The government has estimated the fiscal deficit for the financial year 2019-20 to be 3.3 per cent from 3.4 per cent announced in the Interim Budget in February. While the lower fiscal deficit target may come as a surprise given it had to resort to fiscal jugglery to arrive at the target of 3.4 per cent in the Interim Budget, there seems to be a twist in new numbers as well.
Data used in the Interim Budget was based on revised estimates (mid-year review of the numbers), while the full-year Budget is based on advance estimates, which tend to be closer to real figures. This explains the diversion between the two numbers.
A footnote in this year's Budget document mentions that "GDP for BE 2019-2020 has been projected at Rs 211 lakh crore in 2019-20 assuming a 12 per cent growth over the estimated GDP of Rs 188 lakh crore for 2018-2019". Hence, instead of basing figures on advance estimates, the government has collated data according to revised estimates. That said, the GDP growth, in fact, has been overestimated, which has created a faulty reference point, while calculating the fiscal deficit, hence indicating a fall in it.
This fall, therefore, should not be seen as an improvement. Sunil Kumar Sinha, economist, India Ratings explains: "This simply means that the actual fiscal deficit has not come down, it is just the base, it is fluctuating and hence the figure stands at 3.3 per cent." He also highlights the discrepancy within budget documents in relation to the nominal growth rate of gross domestic product (GDP) with some claiming that it is 12 per cent and others saying it is 11 per cent.
The full-year budget shows a lower fiscal deficit number (than the interim one) despite the fact that estimates of revenue receipts for the current year have been revised downward at Rs 19.63 lakh crore against Rs 19.78 lakh crore estimated in the Interim Budget. What is more intriguing is that while revenue receipts have been revised downward, the expenditure budget in the July Budget is Rs 2,000 crore higher than that in Interim Budget.
To meet the revenue goal, the disinvestment target has been increased to Rs 1.05 lakh crore from Rs 90,000 crore estimated in the Interim Budget. The growth in direct taxes that has been higher than estimates could also provide a cushion. However, GST revenues have not been meeting targets. It fell below Rs 1 lakh crore for the month of June, 2019.
Although the government will generate higher revenues from the surcharge on individuals with taxable income, it will also lose revenues due to changes in the corporate tax structure.

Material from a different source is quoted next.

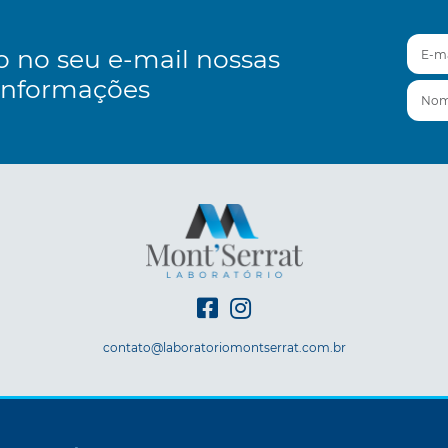
E-mai
o no seu e-mail nossas
informações
Nom
contato@laboratoriomontserrat.com.br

Notably, there was a shortfall of Rs 1.6 lakh crore in revenue receipts in FY 2018-19, yet the government had managed to meet the fiscal deficit target.
"The government was able to do so because they collected more revenues from disinvestment, compressing the expenditure during the year. In a few cases, they rolled over the expenditure from FY19 to FY20.
For instance, they did not pay the total amount on fertiliser subsidy that was budgeted; a part of it has been held over to 2021," says Sinha.
"If the tax collection shortfall happens and the government wishes to maintain the fiscal deficit, it will have to do something similar again to bring the expenditure in line with the revenue collection unless it receives money from the Reserve Bank of India or dividends from public sector banks," he adds.
If indeed the government wishes to stand by its poll promises, compressing expenditure any further will not be feasible. How the government prevents a revenue slippage in FY20 will be keenly watched.